RECORDS START

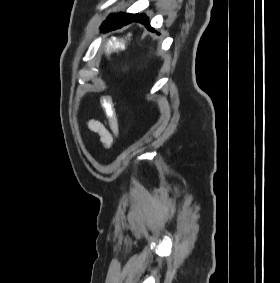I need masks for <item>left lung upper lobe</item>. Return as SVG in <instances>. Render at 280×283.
<instances>
[{
    "instance_id": "obj_1",
    "label": "left lung upper lobe",
    "mask_w": 280,
    "mask_h": 283,
    "mask_svg": "<svg viewBox=\"0 0 280 283\" xmlns=\"http://www.w3.org/2000/svg\"><path fill=\"white\" fill-rule=\"evenodd\" d=\"M134 15L135 14H126V13H121V14H117V15L116 14L110 15L109 18L106 20V22H111L112 20L117 19V18H131ZM106 22H104V23H106Z\"/></svg>"
}]
</instances>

RECORDS END

* THE PROBLEM
Print all of the entries word for word. Omit the pictures they contain.

* OUTPUT FOR THIS TASK
I need masks for <item>left lung upper lobe</item>. Return as SVG in <instances>. Render at 280×283.
<instances>
[{
    "instance_id": "obj_1",
    "label": "left lung upper lobe",
    "mask_w": 280,
    "mask_h": 283,
    "mask_svg": "<svg viewBox=\"0 0 280 283\" xmlns=\"http://www.w3.org/2000/svg\"><path fill=\"white\" fill-rule=\"evenodd\" d=\"M134 15L135 14H126V13H121V14H117V15L116 14L110 15L109 18L106 20V22H111L112 20L117 19V18H131ZM106 22H104V23H106Z\"/></svg>"
}]
</instances>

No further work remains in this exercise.